Saving web site snapshots in "reading format"

j_xella · October 18, 2024

I appreciate the idea of saving snapshots of a web site as close to the original as possible.

However, some web sites have too much unnecessary noise that may be irrelevant to the purposes I use zotero for (ads, for example). Saving all that noise can be both more distracting when reading the snapshot later and take a lot of storage space in the long run.

When saving a web site, it would be nice to have a possibility to save the "reading version" of the page, similar to what pocket or wallabag do.

Is it currently possible with zotero and, if not, can it be considered as a feature for the future?

pcasl · October 22, 2024

agree! I hope the snapshot can work like this one https://cn.clearlyreader.com/en/intro

suzannah · January 22, 2025

Yes Please! I agree.

With all the junk on a webpage these days search is basically trash. Half the time I search for a term, the results are filled with the text from an ad on a snapshot.

Also all of us neurodiverse people, the core of academia honestly, cant handle all that distraction. We need a good clean copy.

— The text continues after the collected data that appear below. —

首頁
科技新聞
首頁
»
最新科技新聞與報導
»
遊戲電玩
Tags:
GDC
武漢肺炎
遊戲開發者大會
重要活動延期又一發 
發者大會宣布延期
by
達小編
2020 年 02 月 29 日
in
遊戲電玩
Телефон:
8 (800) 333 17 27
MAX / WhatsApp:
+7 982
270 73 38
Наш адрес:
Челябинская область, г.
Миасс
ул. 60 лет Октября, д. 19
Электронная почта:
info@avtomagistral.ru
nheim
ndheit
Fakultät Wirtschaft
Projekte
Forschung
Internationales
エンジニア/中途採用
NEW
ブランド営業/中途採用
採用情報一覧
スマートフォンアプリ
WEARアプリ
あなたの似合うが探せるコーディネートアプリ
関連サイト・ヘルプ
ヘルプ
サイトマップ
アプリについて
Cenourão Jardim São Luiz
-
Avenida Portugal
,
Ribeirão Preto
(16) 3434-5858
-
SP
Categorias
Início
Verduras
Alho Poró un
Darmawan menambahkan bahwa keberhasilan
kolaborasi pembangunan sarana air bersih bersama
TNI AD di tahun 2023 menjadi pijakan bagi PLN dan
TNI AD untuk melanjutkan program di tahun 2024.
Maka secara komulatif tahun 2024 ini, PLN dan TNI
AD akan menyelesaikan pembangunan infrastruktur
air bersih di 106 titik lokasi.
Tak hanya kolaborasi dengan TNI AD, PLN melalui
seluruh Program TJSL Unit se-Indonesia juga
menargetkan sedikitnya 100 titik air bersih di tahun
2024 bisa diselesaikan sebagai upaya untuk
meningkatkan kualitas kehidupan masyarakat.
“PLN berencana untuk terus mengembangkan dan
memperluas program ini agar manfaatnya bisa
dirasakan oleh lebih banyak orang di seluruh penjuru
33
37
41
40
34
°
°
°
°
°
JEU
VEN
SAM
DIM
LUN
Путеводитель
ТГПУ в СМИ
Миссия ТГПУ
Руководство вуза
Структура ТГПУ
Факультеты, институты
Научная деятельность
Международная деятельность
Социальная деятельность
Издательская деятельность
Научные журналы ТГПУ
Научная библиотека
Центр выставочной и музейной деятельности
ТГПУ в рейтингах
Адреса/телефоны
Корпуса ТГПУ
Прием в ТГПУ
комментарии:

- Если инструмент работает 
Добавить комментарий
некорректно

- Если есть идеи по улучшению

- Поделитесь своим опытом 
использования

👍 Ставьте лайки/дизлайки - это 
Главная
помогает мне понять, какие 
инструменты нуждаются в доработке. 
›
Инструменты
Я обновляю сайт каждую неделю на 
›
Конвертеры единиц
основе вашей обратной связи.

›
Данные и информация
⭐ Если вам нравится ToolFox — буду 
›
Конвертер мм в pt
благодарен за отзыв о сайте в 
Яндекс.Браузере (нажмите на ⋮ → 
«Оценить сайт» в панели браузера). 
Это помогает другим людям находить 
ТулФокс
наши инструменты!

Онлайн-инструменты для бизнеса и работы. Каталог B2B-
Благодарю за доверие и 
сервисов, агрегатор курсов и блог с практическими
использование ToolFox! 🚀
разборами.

There's a ton of people finding markdown workarounds by taking the snapshot, then running it through some sort of readability cleaner, and trying to save it in markdown. I believe it would be fairly easy to use the mercury parser that all the other services are using and build this in. Anyone using capacities or obsidian has to manually do this step.

Please consider this.

tim820 · January 24, 2025

I use adblockers. So I don't really see any ads in my snapshots. Mainly uBlockOrigin, Privacy Badger, and NoScript.

If you can get the page looking the way you want it in a 'reading format' view, you should also be able to use the SingleFile browser extension to save the page, and then attach it to the item in Zotero.